If housing seems very much on the mind of the new president, it’s because ABAC is, in an important way, one of Georgia’s newest colleges.

For 99 years, ABAC served the agricultural needs of Georgia, and far beyond, as a two-year college, but this year the University System’s Board of Regents gave the institution the mission of awarding four-year degrees, a move that raises the school’s status, and one sure to increase enrollment. Both of the two new baccalaureate degrees will be in agriculture-related fields of study.

There’s another field of study in which Bridges would like to see a population increase but can’t, unless he gets some outside help. “We have 240 students in our school of nursing,” he says, “and that number is limited by accreditation guidelines that stipulate we have to have one [full-time] faculty member for each 20 students, and we are maxed out.”

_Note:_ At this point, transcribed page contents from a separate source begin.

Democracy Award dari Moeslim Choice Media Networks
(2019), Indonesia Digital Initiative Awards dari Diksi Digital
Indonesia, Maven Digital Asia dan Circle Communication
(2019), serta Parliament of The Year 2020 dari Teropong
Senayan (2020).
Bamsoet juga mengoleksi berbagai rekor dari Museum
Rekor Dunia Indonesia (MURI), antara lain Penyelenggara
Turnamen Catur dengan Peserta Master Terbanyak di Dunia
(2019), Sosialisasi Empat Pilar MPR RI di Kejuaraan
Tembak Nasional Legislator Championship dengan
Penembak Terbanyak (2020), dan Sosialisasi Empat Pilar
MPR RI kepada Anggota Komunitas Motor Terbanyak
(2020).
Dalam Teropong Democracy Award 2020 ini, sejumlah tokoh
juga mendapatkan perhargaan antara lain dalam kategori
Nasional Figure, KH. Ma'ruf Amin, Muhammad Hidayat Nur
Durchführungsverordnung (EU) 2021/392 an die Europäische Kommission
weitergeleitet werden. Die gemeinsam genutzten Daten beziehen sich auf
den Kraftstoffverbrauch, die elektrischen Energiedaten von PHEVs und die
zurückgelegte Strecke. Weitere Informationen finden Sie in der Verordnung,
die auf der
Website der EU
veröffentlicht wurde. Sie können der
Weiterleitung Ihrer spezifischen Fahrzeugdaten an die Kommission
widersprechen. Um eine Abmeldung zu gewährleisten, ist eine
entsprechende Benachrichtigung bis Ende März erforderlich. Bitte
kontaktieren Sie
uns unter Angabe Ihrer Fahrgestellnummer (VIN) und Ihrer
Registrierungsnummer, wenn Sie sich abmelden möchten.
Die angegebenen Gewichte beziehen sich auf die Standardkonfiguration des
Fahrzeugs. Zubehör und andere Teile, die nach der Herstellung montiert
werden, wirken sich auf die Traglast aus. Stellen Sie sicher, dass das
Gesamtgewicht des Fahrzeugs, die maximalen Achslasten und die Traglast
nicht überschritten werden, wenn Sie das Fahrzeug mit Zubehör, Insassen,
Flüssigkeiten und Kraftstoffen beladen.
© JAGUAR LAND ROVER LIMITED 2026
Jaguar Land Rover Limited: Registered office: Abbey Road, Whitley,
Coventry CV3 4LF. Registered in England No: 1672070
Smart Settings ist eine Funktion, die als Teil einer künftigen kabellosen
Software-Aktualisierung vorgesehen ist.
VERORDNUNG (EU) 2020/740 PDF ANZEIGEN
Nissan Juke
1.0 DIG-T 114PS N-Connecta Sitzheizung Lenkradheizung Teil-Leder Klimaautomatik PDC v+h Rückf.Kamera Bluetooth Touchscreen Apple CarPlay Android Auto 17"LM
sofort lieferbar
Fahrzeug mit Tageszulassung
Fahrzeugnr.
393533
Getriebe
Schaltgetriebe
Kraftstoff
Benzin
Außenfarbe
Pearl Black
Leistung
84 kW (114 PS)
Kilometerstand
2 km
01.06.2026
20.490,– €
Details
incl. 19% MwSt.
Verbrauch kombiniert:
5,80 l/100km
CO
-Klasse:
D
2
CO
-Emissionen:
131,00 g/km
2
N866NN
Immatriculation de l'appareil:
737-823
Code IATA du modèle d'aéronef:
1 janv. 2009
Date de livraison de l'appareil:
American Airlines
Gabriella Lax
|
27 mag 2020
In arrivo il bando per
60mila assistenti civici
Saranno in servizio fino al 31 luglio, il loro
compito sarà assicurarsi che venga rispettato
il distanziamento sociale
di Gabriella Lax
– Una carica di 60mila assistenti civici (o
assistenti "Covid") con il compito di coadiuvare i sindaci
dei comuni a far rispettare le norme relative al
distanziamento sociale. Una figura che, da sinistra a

Bridges estimates some 700 to 800 students out of a campus population of 3,600 are in a nursing curriculum, and there simply aren’t enough teachers to serve them. Even with housing and teaching facilities falling into place – ABAC opened a new $7.2 million health sciences building last September – faculty staffing is lagging behind.

To catch up, Bridges is seeking a few inter-local partnerships of his own, with the view of turning nurses into critically needed nursing teachers, or by finding other imaginative means of landing and retaining desperately needed nursing faculty. He certainly has an interested party just across town at Tift Regional Medical Center, one that pledged $1 million to help complete ABAC’s health sciences building.

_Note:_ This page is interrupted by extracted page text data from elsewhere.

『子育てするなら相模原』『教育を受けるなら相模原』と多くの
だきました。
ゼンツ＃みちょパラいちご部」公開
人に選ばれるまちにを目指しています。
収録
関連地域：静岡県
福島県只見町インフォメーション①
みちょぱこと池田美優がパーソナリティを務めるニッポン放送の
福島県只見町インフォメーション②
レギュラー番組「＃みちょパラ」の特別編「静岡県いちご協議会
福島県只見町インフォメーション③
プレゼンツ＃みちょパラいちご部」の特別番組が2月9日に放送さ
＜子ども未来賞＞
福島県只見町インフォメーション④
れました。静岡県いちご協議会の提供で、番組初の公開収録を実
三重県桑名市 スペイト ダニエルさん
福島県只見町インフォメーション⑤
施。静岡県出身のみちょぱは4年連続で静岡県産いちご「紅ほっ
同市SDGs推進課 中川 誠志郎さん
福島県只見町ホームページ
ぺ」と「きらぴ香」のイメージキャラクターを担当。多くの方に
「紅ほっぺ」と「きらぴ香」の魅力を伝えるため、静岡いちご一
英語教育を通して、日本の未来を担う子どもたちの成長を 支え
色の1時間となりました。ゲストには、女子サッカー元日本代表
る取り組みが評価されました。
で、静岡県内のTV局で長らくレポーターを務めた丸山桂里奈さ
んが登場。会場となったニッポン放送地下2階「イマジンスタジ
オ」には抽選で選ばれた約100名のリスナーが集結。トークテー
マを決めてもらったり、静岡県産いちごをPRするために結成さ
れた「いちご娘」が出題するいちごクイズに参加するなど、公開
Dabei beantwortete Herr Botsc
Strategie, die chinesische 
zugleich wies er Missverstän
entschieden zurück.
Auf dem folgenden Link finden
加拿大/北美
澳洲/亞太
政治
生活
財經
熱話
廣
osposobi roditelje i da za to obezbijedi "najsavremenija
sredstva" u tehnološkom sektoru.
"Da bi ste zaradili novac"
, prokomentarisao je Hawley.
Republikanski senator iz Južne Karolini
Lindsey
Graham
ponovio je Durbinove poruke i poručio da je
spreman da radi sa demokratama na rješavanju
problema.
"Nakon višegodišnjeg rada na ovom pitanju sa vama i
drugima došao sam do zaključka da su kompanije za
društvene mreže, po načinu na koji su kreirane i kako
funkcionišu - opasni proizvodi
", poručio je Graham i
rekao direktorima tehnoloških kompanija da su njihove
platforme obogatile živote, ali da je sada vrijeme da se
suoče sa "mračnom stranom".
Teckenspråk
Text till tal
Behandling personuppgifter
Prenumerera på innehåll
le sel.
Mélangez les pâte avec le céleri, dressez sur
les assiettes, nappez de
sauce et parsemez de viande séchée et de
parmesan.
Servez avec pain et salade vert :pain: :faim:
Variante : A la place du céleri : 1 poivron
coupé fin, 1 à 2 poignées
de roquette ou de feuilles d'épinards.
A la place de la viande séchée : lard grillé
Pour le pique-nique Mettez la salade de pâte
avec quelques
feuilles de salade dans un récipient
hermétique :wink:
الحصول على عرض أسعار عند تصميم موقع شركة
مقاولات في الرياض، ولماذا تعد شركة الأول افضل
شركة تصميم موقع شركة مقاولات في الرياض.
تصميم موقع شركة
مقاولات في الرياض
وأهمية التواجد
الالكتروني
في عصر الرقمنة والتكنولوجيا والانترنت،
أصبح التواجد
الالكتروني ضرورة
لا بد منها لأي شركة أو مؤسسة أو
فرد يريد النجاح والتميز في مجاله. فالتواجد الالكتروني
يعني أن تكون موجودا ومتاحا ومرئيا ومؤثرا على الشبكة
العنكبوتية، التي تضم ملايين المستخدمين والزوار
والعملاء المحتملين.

“The nursing shortage is not going to be addressed until we get the adequate faculty,” says Bill Richardson, president and CEO of the Tift Regional Medical Center (TRMC). “There is a moratorium on new nursing programs and one of the reasons for that is the lack of faculty.”

To remedy the shortage ills, TRMC and ABAC have partnered to seek a $3 million grant from the U.S. Department of Labor to subsidize nursing faculty salaries at the college to make them more competitive with those of nurses in the clinical setting. The hospital will pay the cost of making the grant application. The two presidents are also exploring the idea of one-year sabbaticals and salary subsidies for clinical nurses who qualify to teach.

“The salaries in the clinical setting are outrunning faculty salaries,” Richardson says. “The solution will be in the coming together of medicine and academics.”

The two institutions share a rural Southwest Georgia primary service area long plagued by shortages in nursing. ABAC has a $110 million impact on the Tifton region, according to a 2005 economic study from the University System of Georgia.